### [Exercise]
Once you find the line below that has "n, doanh nghiệp và thế giới?", output it and every line after it exactly, stopping after the line that has "september 2016", with no pictures.
(Entries supplied)
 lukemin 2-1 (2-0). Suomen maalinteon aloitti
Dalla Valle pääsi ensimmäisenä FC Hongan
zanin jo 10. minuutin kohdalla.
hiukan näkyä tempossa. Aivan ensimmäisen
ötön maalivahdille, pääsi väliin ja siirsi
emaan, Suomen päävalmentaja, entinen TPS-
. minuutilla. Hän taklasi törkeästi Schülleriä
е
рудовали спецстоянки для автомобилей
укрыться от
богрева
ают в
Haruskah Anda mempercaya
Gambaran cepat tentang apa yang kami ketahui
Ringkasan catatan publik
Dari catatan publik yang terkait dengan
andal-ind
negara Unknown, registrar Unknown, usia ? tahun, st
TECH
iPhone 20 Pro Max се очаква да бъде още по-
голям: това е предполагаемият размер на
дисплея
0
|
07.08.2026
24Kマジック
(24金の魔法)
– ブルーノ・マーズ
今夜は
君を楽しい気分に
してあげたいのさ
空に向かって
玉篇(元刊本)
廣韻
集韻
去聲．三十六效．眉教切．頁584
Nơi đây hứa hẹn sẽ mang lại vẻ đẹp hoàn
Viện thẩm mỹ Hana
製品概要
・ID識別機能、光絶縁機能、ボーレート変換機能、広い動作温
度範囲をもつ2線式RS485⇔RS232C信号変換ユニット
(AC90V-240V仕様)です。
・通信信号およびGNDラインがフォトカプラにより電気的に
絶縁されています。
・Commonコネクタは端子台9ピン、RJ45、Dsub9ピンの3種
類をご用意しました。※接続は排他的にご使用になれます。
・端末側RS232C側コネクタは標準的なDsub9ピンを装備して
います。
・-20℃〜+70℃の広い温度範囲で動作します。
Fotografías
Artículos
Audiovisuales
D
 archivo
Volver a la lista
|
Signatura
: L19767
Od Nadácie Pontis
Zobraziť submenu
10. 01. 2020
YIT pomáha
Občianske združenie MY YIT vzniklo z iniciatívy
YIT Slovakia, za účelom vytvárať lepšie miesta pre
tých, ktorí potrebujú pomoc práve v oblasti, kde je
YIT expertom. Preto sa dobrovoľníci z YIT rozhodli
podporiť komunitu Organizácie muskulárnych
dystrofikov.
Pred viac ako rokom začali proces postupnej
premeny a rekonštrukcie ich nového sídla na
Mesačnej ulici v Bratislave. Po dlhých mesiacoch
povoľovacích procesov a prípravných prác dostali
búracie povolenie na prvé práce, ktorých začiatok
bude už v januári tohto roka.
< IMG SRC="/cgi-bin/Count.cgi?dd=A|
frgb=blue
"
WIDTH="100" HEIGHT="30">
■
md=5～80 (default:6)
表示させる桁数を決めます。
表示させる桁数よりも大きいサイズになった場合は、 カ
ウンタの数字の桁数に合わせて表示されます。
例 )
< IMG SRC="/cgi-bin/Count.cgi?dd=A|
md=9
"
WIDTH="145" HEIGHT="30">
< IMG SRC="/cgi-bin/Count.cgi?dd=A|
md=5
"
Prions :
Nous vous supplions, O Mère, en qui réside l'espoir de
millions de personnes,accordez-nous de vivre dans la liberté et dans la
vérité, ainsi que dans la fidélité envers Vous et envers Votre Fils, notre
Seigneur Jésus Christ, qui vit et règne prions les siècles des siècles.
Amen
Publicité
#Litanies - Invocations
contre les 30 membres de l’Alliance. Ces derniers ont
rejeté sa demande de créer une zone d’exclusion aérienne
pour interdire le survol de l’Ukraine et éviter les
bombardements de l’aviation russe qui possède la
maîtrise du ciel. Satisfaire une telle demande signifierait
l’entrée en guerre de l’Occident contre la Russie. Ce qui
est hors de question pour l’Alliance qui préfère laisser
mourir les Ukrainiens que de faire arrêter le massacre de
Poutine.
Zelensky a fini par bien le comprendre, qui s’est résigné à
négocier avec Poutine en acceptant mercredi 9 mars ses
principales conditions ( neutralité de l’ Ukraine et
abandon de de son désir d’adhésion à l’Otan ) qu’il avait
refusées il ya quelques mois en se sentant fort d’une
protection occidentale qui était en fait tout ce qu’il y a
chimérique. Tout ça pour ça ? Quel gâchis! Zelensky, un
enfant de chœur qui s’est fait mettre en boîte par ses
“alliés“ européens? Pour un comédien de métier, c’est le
(End Entries supplied)
(Entries supplied)
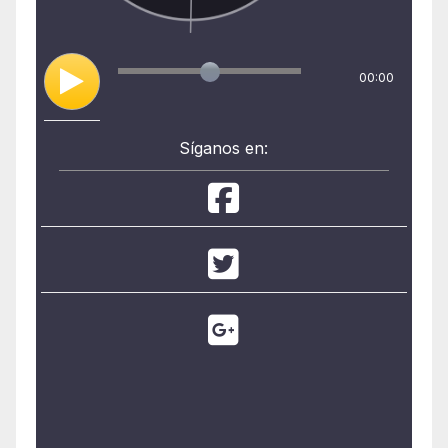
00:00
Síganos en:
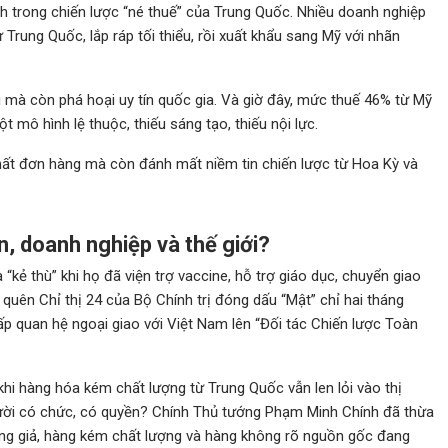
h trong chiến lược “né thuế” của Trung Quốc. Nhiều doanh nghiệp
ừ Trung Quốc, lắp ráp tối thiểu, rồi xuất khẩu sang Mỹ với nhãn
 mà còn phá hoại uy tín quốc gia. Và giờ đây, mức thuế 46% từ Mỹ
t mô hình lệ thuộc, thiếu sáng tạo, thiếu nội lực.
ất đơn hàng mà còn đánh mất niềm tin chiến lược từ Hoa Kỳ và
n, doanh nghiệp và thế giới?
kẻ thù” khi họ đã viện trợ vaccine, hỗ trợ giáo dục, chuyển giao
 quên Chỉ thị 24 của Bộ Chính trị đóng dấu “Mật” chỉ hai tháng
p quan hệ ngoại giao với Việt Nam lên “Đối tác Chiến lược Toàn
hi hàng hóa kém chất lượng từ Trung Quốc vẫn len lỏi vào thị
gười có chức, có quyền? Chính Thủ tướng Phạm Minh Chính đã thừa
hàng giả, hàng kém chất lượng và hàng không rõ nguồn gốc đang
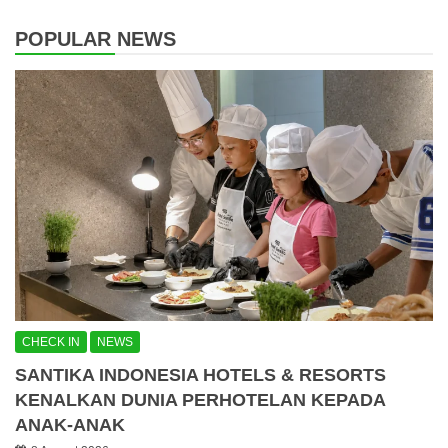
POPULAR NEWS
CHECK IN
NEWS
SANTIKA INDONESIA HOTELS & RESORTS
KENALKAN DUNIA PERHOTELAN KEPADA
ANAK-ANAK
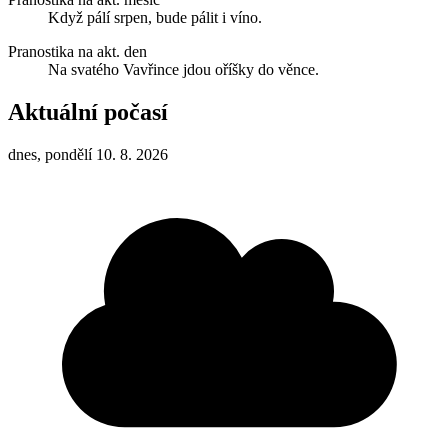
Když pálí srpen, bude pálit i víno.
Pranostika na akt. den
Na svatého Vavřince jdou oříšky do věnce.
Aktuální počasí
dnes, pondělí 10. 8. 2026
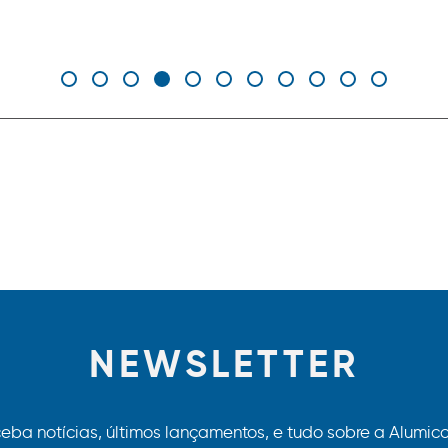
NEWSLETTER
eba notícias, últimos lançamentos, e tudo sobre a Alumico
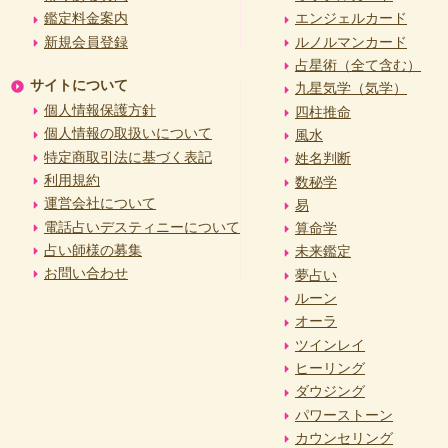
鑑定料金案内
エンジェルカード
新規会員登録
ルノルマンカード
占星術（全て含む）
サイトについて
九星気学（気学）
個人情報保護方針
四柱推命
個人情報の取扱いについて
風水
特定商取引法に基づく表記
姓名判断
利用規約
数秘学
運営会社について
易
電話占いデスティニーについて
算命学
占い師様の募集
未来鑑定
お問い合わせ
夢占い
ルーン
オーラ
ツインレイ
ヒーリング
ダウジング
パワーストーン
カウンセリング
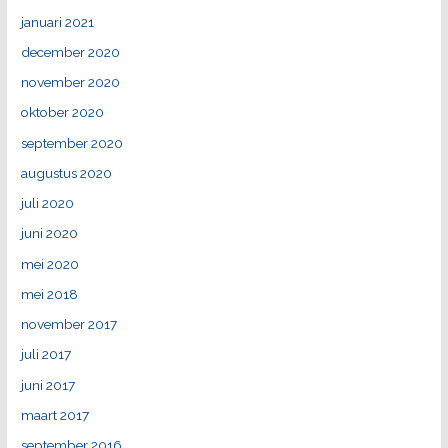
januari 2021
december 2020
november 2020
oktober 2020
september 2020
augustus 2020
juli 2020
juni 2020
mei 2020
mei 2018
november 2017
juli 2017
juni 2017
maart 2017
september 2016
(End Entries supplied)
(Entries supplied)
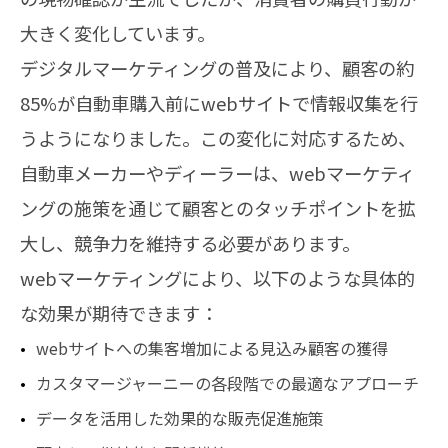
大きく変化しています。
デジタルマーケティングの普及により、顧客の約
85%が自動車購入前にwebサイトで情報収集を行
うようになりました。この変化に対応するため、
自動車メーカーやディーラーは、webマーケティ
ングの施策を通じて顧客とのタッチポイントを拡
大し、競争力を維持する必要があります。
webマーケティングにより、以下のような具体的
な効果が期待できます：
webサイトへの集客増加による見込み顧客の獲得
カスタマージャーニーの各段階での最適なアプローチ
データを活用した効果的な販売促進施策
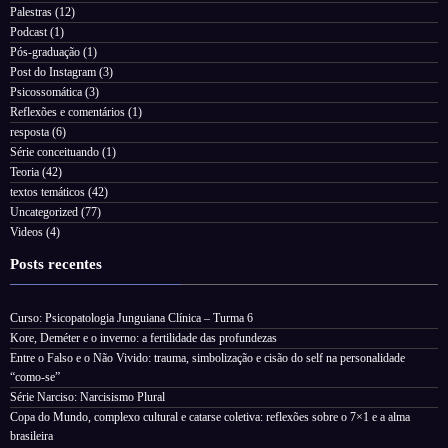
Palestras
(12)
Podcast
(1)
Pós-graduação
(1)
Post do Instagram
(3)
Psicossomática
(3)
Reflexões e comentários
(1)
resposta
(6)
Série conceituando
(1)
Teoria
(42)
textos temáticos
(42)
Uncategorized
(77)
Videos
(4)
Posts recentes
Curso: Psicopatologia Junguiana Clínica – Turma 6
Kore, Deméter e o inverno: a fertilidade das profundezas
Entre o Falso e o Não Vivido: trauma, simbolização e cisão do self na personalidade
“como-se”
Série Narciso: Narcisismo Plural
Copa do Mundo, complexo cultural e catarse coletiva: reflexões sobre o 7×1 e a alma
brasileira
(End Entries supplied)
### [Solved exercise]
n, doanh nghiệp và thế giới?
kẻ thù” khi họ đã viện trợ vaccine, hỗ trợ giáo dục, chuyển giao
 quên Chỉ thị 24 của Bộ Chính trị đóng dấu “Mật” chỉ hai tháng
p quan hệ ngoại giao với Việt Nam lên “Đối tác Chiến lược Toàn
hi hàng hóa kém chất lượng từ Trung Quốc vẫn len lỏi vào thị
gười có chức, có quyền? Chính Thủ tướng Phạm Minh Chính đã thừa
hàng giả, hàng kém chất lượng và hàng không rõ nguồn gốc đang
POPULAR NEWS
CHECK IN
NEWS
SANTIKA INDONESIA HOTELS & RESORTS
KENALKAN DUNIA PERHOTELAN KEPADA
ANAK-ANAK
Když pálí srpen, bude pálit i víno.
Pranostika na akt. den
Na svatého Vavřince jdou oříšky do věnce.
Aktuální počasí
dnes, pondělí 10. 8. 2026
NEWSLETTER
eba notícias, últimos lançamentos, e tudo sobre a Alumico
鑑定料金案内
エンジェルカード
新規会員登録
ルノルマンカード
占星術（全て含む）
サイトについて
九星気学（気学）
個人情報保護方針
四柱推命
個人情報の取扱いについて
風水
特定商取引法に基づく表記
姓名判断
利用規約
数秘学
運営会社について
易
電話占いデスティニーについて
算命学
占い師様の募集
未来鑑定
お問い合わせ
夢占い
ルーン
オーラ
ツインレイ
ヒーリング
ダウジング
パワーストーン
カウンセリング
januari 2021
december 2020
november 2020
oktober 2020
september 2020
augustus 2020
juli 2020
juni 2020
mei 2020
mei 2018
november 2017
juli 2017
juni 2017
maart 2017
september 2016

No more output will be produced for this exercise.